Extracted data entries:
---*---
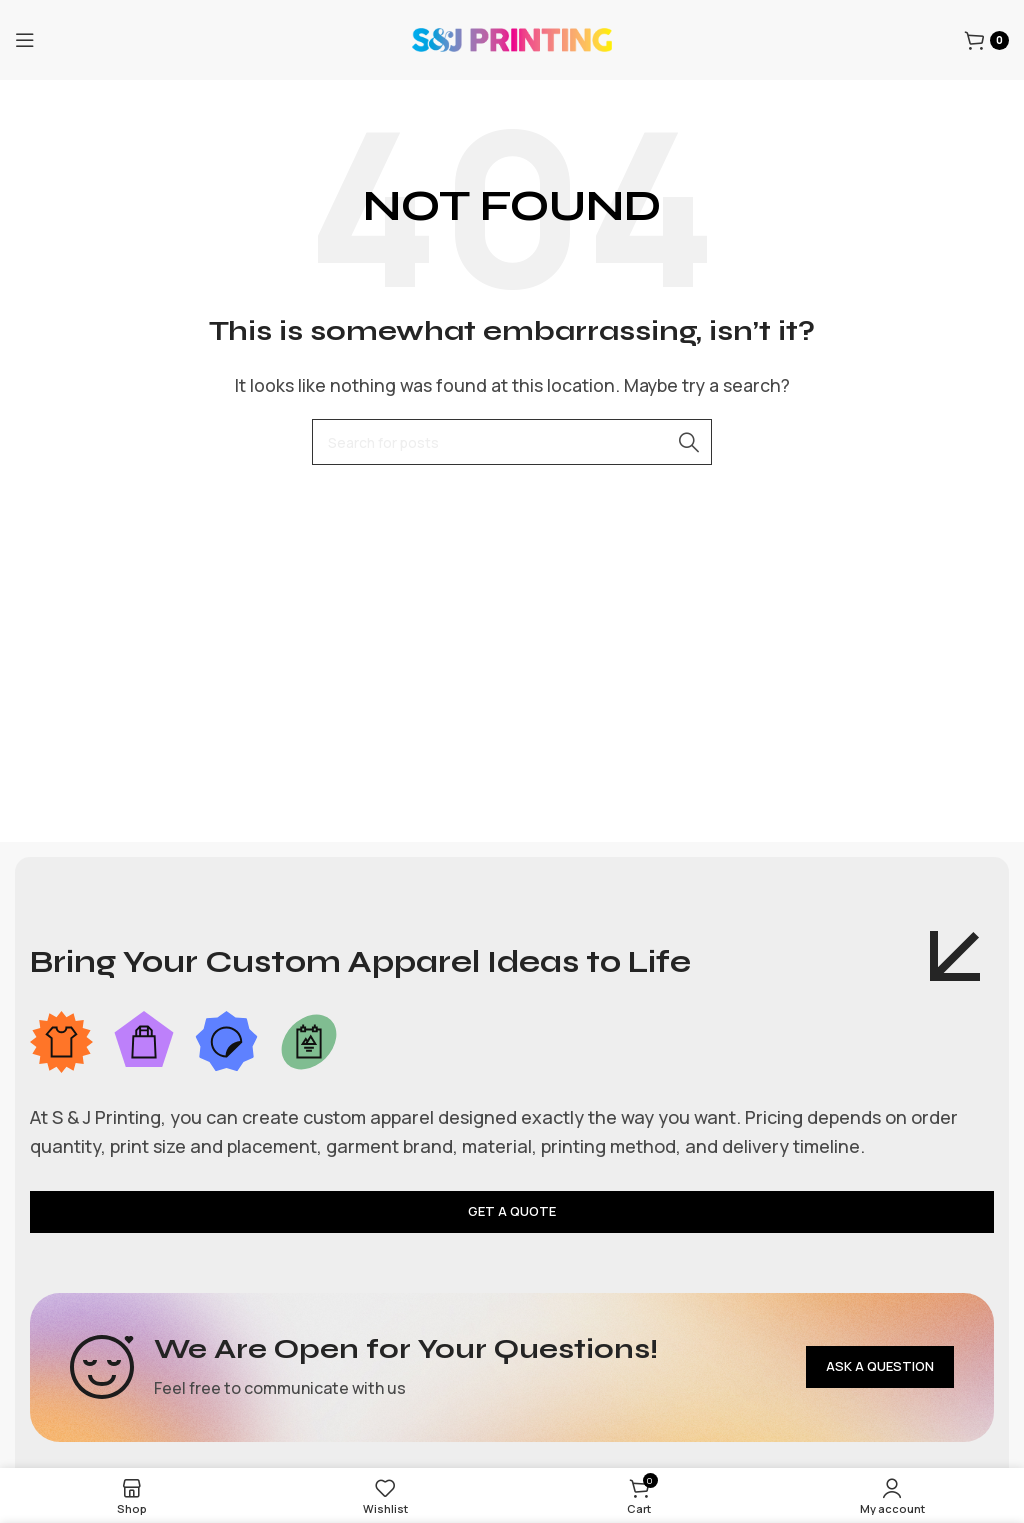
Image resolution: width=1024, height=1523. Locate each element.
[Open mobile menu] (25, 40)
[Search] (512, 442)
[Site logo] (512, 38)
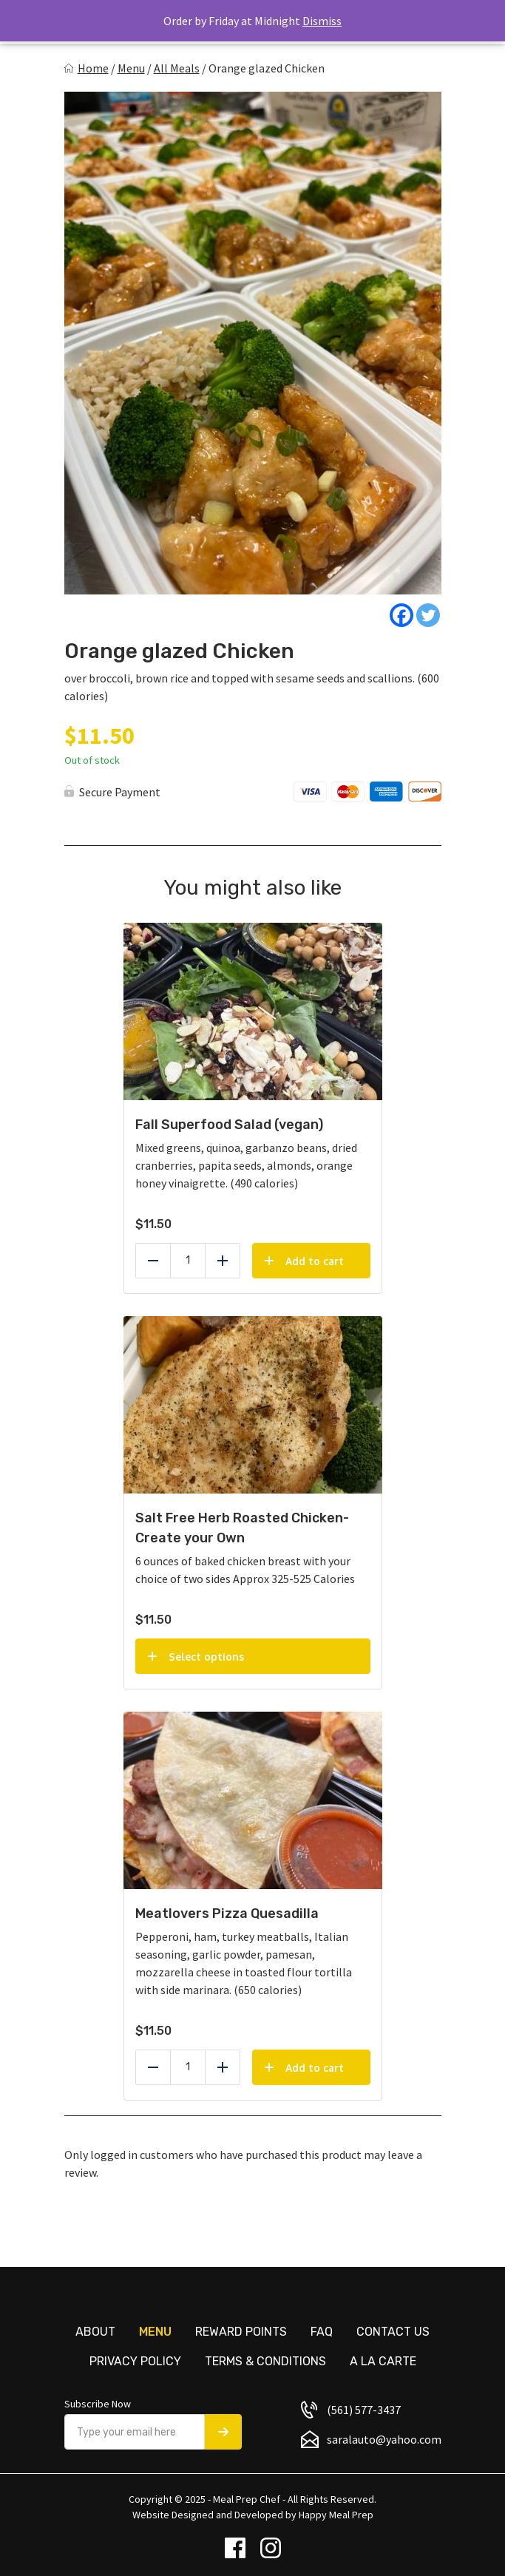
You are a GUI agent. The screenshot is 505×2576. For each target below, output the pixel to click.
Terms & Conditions (265, 2361)
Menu (131, 68)
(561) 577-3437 (364, 2409)
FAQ (322, 2332)
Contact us (393, 2332)
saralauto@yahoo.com (384, 2439)
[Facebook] (401, 615)
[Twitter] (428, 615)
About (95, 2332)
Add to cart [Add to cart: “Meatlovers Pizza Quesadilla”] (314, 2067)
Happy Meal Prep (336, 2514)
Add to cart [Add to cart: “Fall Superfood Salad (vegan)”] (314, 1261)
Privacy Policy (135, 2361)
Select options (206, 1656)
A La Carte (383, 2361)
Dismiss (322, 20)
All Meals (177, 68)
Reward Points (241, 2332)
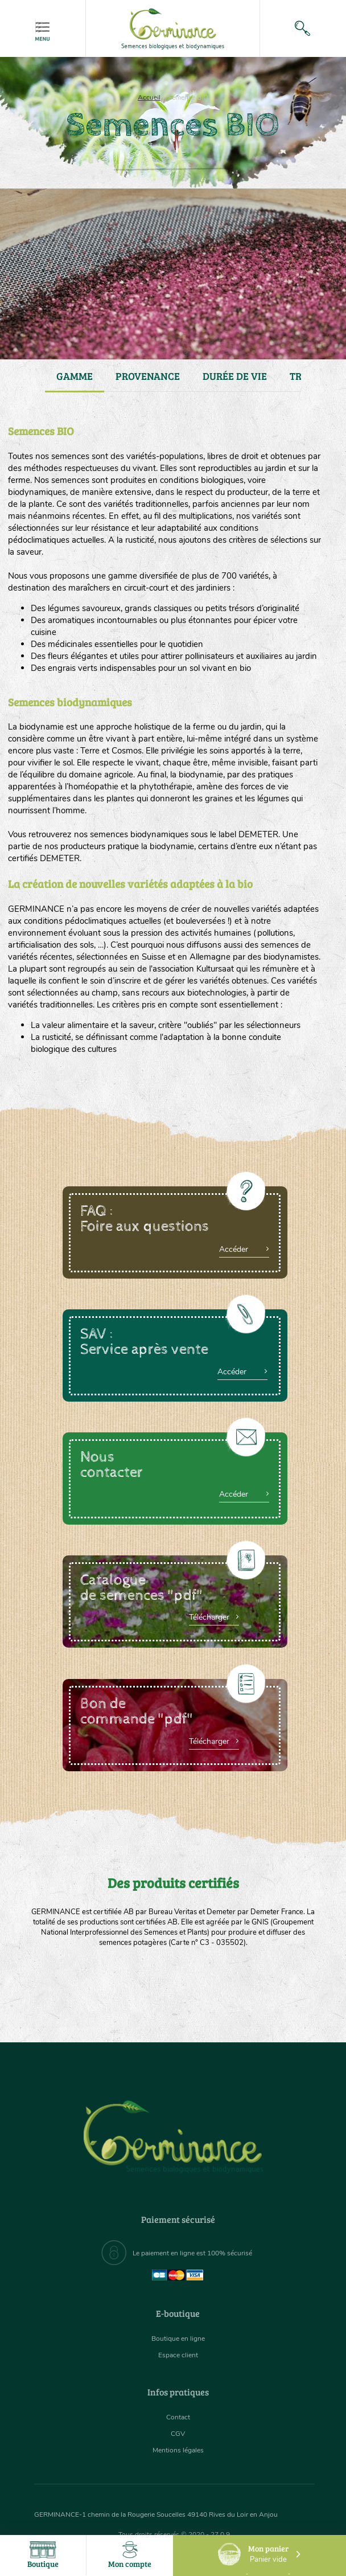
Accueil (149, 97)
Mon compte (130, 2555)
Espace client (178, 2355)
---*---
WORK ORDER - Set down exactly the lines of the entries above from the one holding "saralauto@yahoo.com (384, 2439)" through the last one, including both, with the pictures left out.

EXERCISE RESPONSE -
saralauto@yahoo.com (384, 2439)
[Facebook] (401, 615)
[Twitter] (428, 615)
About (95, 2332)
Add to cart [Add to cart: “Meatlovers Pizza Quesadilla”] (314, 2067)
Happy Meal Prep (336, 2514)
Add to cart [Add to cart: “Fall Superfood Salad (vegan)”] (314, 1261)
Privacy Policy (135, 2361)
Select options (206, 1656)
A La Carte (383, 2361)
Dismiss (322, 20)
All Meals (177, 68)
Reward Points (241, 2332)
Accueil (149, 97)
Mon compte (130, 2555)
Espace client (178, 2355)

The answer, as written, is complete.